Об этом путешествии своем индийском стыдливо, - Татьяна Спиридоновна всегда чего-то немного стыдилась, - рассказывала она со всякими и печальными, и веселыми подробностями: и как на конечной станции у порога в Индию, желая добыть себе денег на обратный путь, предлагала она уроки, в которых, к горю ее, не оказалось нуждающихся, - будь портнихой, умей сшить платье по-питерскому, другое бы дело! - и как сарты, что ли, там в чалмах страшные, любопытства ради, за руки ее трогали, и как, наконец, дал ей денег начальник станции, добрый человек, и в четвертом классе, - прощай, Индия! - поехала она домой.

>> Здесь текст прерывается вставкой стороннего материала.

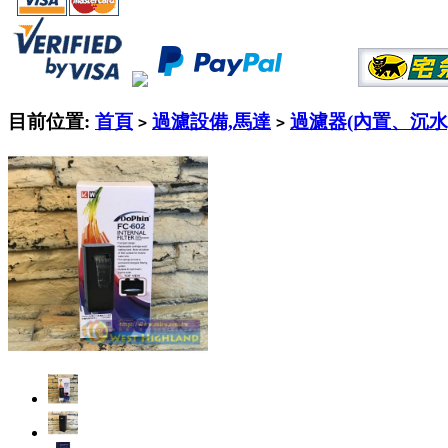
目前位置:
首頁
過濾設備,馬達
過濾器(內置、沉水
>
>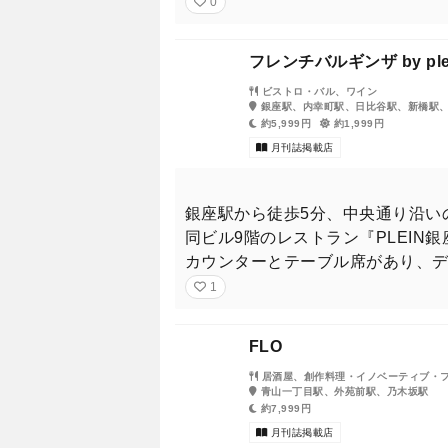
0
フレンチバルギンザ by ple
ビストロ・バル、ワイン
銀座駅、内幸町駅、日比谷駅、新橋駅
山下美月さんとは六本木の
約5,999円
約1,999円
月刊誌掲載店
銀座駅から徒歩5分、中央通り沿い
同ビル9階のレストラン『PLEI
カウンターとテーブル席があり、
1
FLO
居酒屋、創作料理・イノベーティブ・
青山一丁目駅、外苑前駅、乃木坂駅
約7,999円
月刊誌掲載店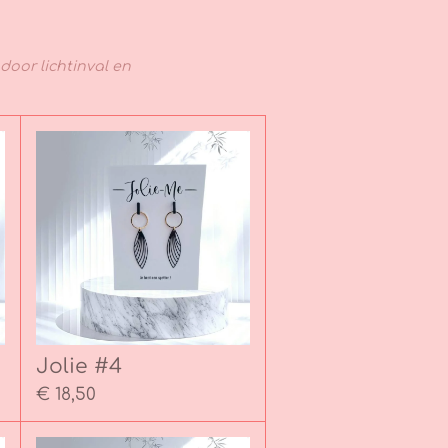
door lichtinval en
Jolie #4
€ 18,50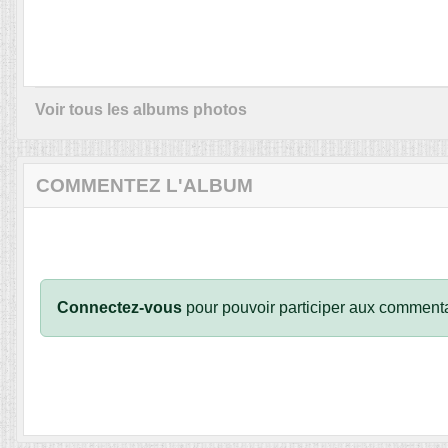
Voir tous les albums photos
COMMENTEZ L'ALBUM
Connectez-vous
pour pouvoir participer aux commenta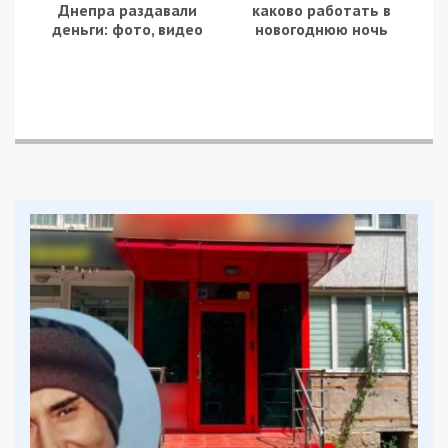
– Расскажите, пожалуйста, когда и почему вы
стали помогать птицам?
– У меня высшее биологическое образование,
правда, по другой специфике, растениям. Птицы
нравились всегда. У меня были попугайчики в
детстве, уже в сознательном возрасте тоже
держала попугаев. Как-то ко мне попал очень
больной волнистый попугайчик, я стала искать
информацию, как его вылечить, попала на сайт
mybirds.ru. Сначала просто читала, потом начала
писать свои советы и наблюдения. В итоге из
простого пользователя сайта я стала сначала
модератором, а потом и администратором. Мне
всегда нравились хищные птицы. Но если попугая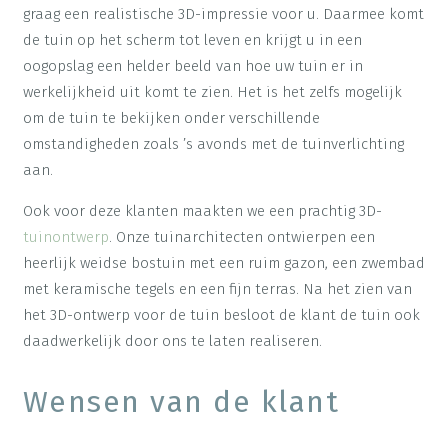
graag een realistische 3D-impressie voor u. Daarmee komt
de tuin op het scherm tot leven en krijgt u in een
oogopslag een helder beeld van hoe uw tuin er in
werkelijkheid uit komt te zien. Het is het zelfs mogelijk
om de tuin te bekijken onder verschillende
omstandigheden zoals ’s avonds met de tuinverlichting
aan.
Ook voor deze klanten maakten we een prachtig 3D-
tuinontwerp
. Onze tuinarchitecten ontwierpen een
heerlijk weidse bostuin met een ruim gazon, een zwembad
met keramische tegels en een fijn terras. Na het zien van
het 3D-ontwerp voor de tuin besloot de klant de tuin ook
daadwerkelijk door ons te laten realiseren.
Wensen van de klant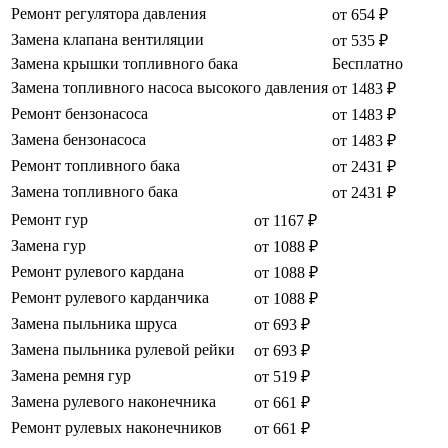
Ремонт регулятора давления
от 654 ₽
Замена клапана вентиляции
от 535 ₽
Замена крышки топливного бака
Бесплатно
Замена топливного насоса высокого давления
от 1483 ₽
Ремонт бензонасоса
от 1483 ₽
Замена бензонасоса
от 1483 ₽
Ремонт топливного бака
от 2431 ₽
Замена топливного бака
от 2431 ₽
Ремонт гур
от 1167 ₽
Замена гур
от 1088 ₽
Ремонт рулевого кардана
от 1088 ₽
Ремонт рулевого карданчика
от 1088 ₽
Замена пыльника шруса
от 693 ₽
Замена пыльника рулевой рейки
от 693 ₽
Замена ремня гур
от 519 ₽
Замена рулевого наконечника
от 661 ₽
Ремонт рулевых наконечников
от 661 ₽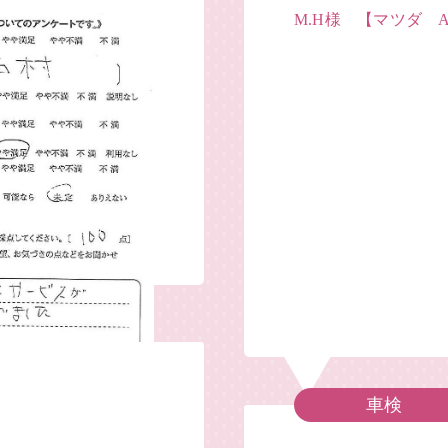
M.H様 【マツダ 
車検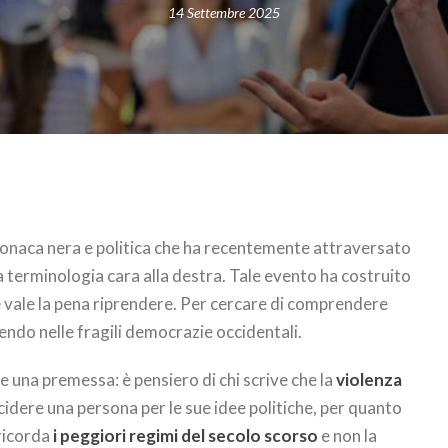
14 Settembre 2025
cronaca nera e politica che ha recentemente attraversato
 terminologia cara alla destra. Tale evento ha costruito
 vale la pena riprendere. Per cercare di comprendere
rendo nelle fragili democrazie occidentali.
e una premessa: è pensiero di chi scrive che la
violenza
dere una persona per le sue idee politiche, per quanto
 ricorda
i peggiori regimi del secolo scorso
e non la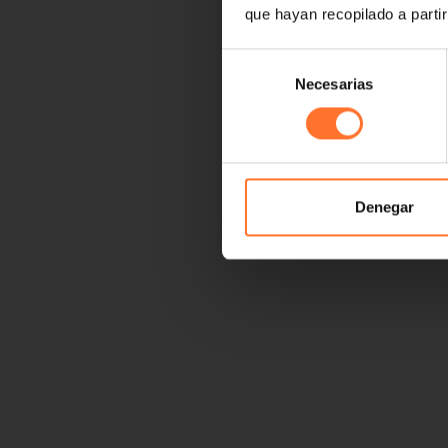
que hayan recopilado a parti
Selección
Necesarias
de
consentimiento
Denegar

Кроме мечты о Индии, вроде как осуществленной, - говорили же и не в шутку, что Татьяна Спиридоновна в Индию ездила, да и сама она с этим потихоньку свыклась, - была у нее и другая, столь же заветная мечта и совсем несбыточная, мечта о Швейцарии, которую представляла себе Татьяна Спиридоновна чуть что не самим раем земным, где не только сама природа - реки медвяные, берега кисельные, горы сахарные, а и люди - не наши и не здешние, свои - настоящие люди и жить там - все равно, что в рай попасть! И однажды, в начале лета, прослышав о экскурсии в Швейцарию медичек, Татьяна Спиридоновна собрала свои вещи - старенький чемоданишко, с которым обыкновенно перебиралась из комнаты в комнату, - и, недолго думая, поехала на вокзал, и там благополучно в вагон влезла и на полку чемоданишко этот свой поместила, но тем дело и кончилось: заметили незнакомую, поднялся крик и, как ни просила, - одно место свободным оказалось! - не пустили, выпроводили вон. Один был такой случай, и не выгорело, так в Швейцарию и не попала.

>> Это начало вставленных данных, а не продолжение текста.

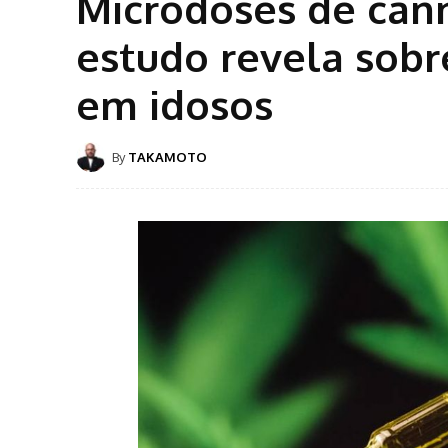
Microdoses de cann
estudo revela sobr
em idosos
By
TAKAMOTO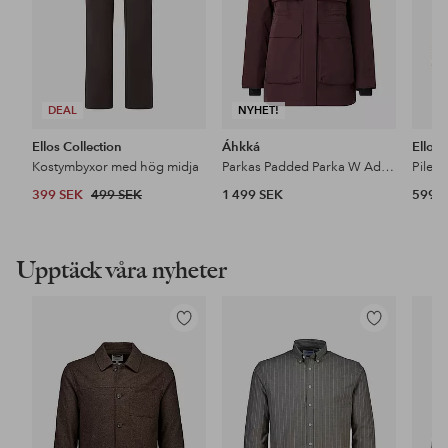
DEAL
NYHET!
Ellos Collection
Áhkká
Ellos
Kostymbyxor med hög midja
Parkas Padded Parka W Adjustable Waist
Pileja
399 SEK
499 SEK
1 499 SEK
599 
Upptäck våra nyheter
Lägg
Lägg
till
till
i
i
favoriter
favoriter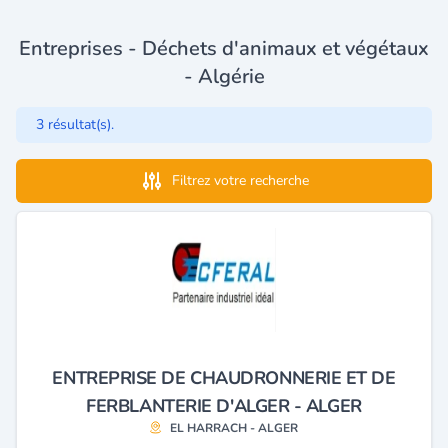
Entreprises - Déchets d'animaux et végétaux
- Algérie
3 résultat(s).
Filtrez votre recherche
ENTREPRISE DE CHAUDRONNERIE ET DE
FERBLANTERIE D'ALGER - ALGER
EL HARRACH - ALGER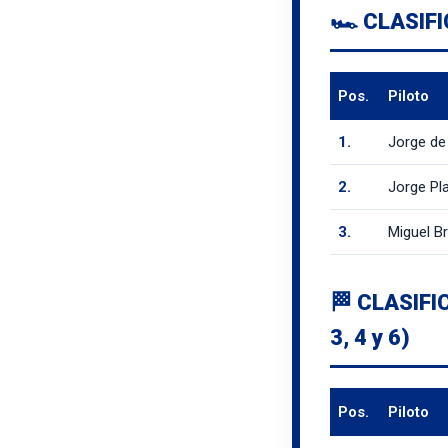
🏎️ CLASIFI
Pos.
Piloto
1.
Jorge de
2.
Jorge Pl
3.
Miguel Br
🏁 CLASIFI
3, 4 y 6)
Pos.
Piloto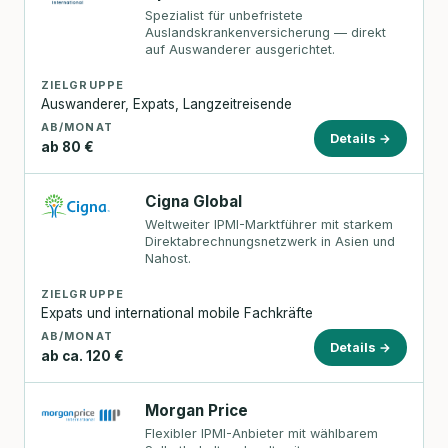
Spezialist für unbefristete
Auslandskrankenversicherung — direkt
auf Auswanderer ausgerichtet.
ZIELGRUPPE
Auswanderer, Expats, Langzeitreisende
AB/MONAT
Details →
ab 80 €
Cigna Global
Weltweiter IPMI-Marktführer mit starkem
Direktabrechnungsnetzwerk in Asien und
Nahost.
ZIELGRUPPE
Expats und international mobile Fachkräfte
AB/MONAT
Details →
ab ca. 120 €
Morgan Price
Flexibler IPMI-Anbieter mit wählbarem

Татьяна Спиридоновна ездила в Индию… мечтала о Швейцарии, а уж по России где-где не бывала: побывала она и на холере, и на чуме, и на тифе, и на голоде, и еще на какой-то там напасти нашей, без которой лето не в лето и год не в год: и так, кочуя от беды к беде, по Волге проехала, пробралась на Кавказ. И если не суждено ей было туманный Мон-Блан увидеть, она увидела пустынный, такой весь белый Эльбрус.
А вы знаете, что это значит, после холеры, чумы, тифа и голода, после тех напастей наших, без которых лето не в лето и год не в год, в горячий солнечный день вдруг ясно увидеть белый Эльбрус. По себе скажу, есть в мире Божьем такое… цветы такие полевые, горы такие белые неподступные, недостижимые, слово и звезды, звуки, как звезды, и наши желания, и наши дела, от которых, будь два камня - на груди и за плечами, а на одну минуту станет тихо, и в тишине этой и самое ожесточенное сердце благословит мир Божий, и жизнь земную.

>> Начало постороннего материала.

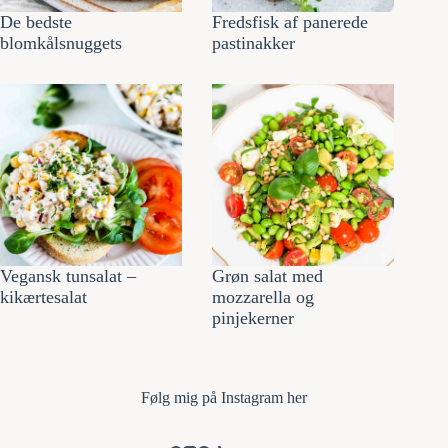
De bedste
Fredsfisk af panerede
blomkålsnuggets
pastinakker
Vegansk tunsalat –
Grøn salat med
kikærtesalat
mozzarella og
pinjekerner
Følg mi
g på Instagram her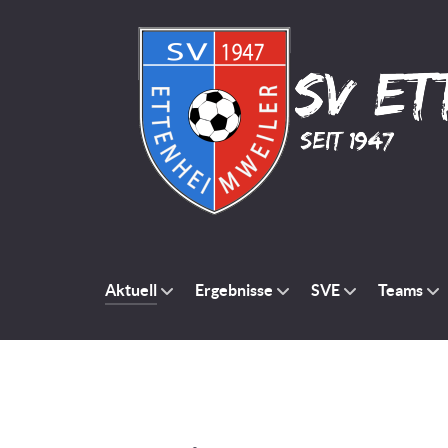
Aktuell
Ergebnisse
SVE
Teams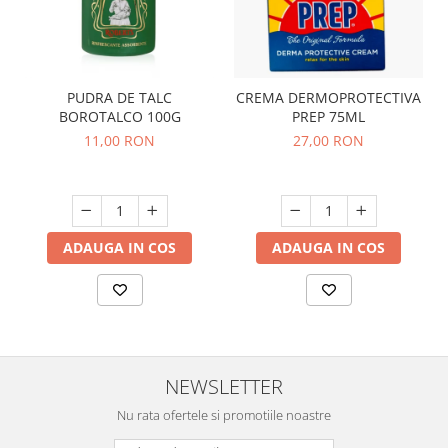
PUDRA DE TALC
CREMA DERMOPROTECTIVA
BOROTALCO 100G
PREP 75ML
11,00 RON
27,00 RON
ADAUGA IN COS
ADAUGA IN COS
NEWSLETTER
Nu rata ofertele si promotiile noastre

Об этом путешествии своем кавказском стыдливо - Татьяна Спиридоновна всегда чего-то немного стыдилась, - рассказывала она со всякими подробностями: и как ее по дороге чеченцы, что ли, там черные с кинжалами сладким виноградом угощали, и как она Эльбрус увидела.
И оттого ли, что Эльбрус такой недоступный и суровый, пустынный, а она такая маленькая и незаметная и уж какая там суровая, белый Эльбрус повторялся в ее рассказах, как припев, как "Господи, помилуй".
Мечтая о путешествиях самых невообразимых и недоступных, Татьяна Спиридоновна мечтала, как она сделается доктором. После дневных занятий в школе бегала она по всяким лекциям и одно время поступила в Психоневрологический институт и с год вечерами занималась там науками, сдала часть анатомии, но тут ее вычеркнули. Ну, откуда же заплатить ей за лекции? - ее и вычеркнули. Так она в своей комнатенке, где-то на Преображенской* и осталась, да с нею тетка ее, старуха хворая.
Татьяна Спиридоновна ездила в Индию, на Эльбрус лазала… много чего видела, да и простуды всякие - и прострел и ревматизм и еще что-то донимающее - не отпускали: в кофточке-то летней в слякоть нашу и по морозцу попробуй побегай! - а так ничего, все такая же. И откуда только у ней силы брались? Везде поспеет и все устроит. И уж если надо чего, как крот, подземными ходами пройдет, а добьется, - будешь доволен.
Татьяна Спиридоновна птичьего молока достать могла.